### WHAT TO PRODUCE:
Extract from the entries below, exactly as given, only the lines from the line containing "See the attached" to the line containing "Return results in <instances>...</instances>. Mask", both lines included.
>>>
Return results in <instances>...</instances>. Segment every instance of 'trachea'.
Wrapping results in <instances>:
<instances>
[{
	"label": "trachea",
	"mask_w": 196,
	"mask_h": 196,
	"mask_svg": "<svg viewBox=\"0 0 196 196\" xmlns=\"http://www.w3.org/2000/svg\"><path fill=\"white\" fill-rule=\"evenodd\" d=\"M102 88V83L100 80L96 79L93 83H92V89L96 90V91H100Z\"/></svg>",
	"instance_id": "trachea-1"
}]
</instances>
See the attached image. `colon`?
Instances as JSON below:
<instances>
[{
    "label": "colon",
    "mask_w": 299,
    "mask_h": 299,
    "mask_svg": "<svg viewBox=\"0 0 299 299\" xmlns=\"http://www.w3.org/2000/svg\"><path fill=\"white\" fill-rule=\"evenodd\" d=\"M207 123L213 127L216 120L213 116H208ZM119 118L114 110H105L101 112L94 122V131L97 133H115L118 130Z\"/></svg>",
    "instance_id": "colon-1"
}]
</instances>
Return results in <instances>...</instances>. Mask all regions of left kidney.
<<<
>>>
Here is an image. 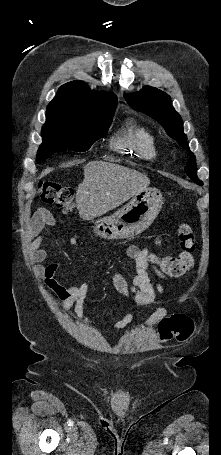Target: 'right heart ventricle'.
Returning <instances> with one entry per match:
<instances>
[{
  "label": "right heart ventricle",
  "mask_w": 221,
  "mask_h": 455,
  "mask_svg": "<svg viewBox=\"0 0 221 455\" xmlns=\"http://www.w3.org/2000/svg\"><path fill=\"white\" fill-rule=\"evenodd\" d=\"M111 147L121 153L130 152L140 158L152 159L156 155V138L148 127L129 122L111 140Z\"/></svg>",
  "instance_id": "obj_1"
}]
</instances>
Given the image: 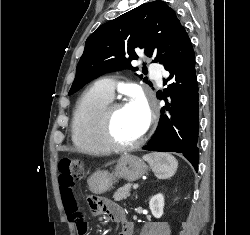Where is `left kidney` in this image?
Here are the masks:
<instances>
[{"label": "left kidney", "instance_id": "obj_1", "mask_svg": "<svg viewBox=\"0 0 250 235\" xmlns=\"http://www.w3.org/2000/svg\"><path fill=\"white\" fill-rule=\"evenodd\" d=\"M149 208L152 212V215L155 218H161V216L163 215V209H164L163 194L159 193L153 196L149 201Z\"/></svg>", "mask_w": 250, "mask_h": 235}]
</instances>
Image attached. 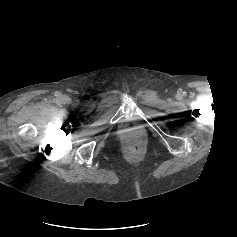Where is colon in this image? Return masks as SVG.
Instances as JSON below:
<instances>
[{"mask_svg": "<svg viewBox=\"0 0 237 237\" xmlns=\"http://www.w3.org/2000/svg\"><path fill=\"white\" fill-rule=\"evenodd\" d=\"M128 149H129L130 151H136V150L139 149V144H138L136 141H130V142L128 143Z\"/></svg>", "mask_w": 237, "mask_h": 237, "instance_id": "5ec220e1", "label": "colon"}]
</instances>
<<<
### EXERCISE OUTPUT:
See the attached image. `colon`?
Instances as JSON below:
<instances>
[{
    "label": "colon",
    "mask_w": 299,
    "mask_h": 299,
    "mask_svg": "<svg viewBox=\"0 0 299 299\" xmlns=\"http://www.w3.org/2000/svg\"><path fill=\"white\" fill-rule=\"evenodd\" d=\"M207 123L213 127L216 120L213 116H208ZM119 118L114 110H105L101 112L94 122V131L97 133H115L118 130Z\"/></svg>",
    "instance_id": "colon-1"
}]
</instances>
Return results in <instances>...</instances>. Mask all regions of left kidney.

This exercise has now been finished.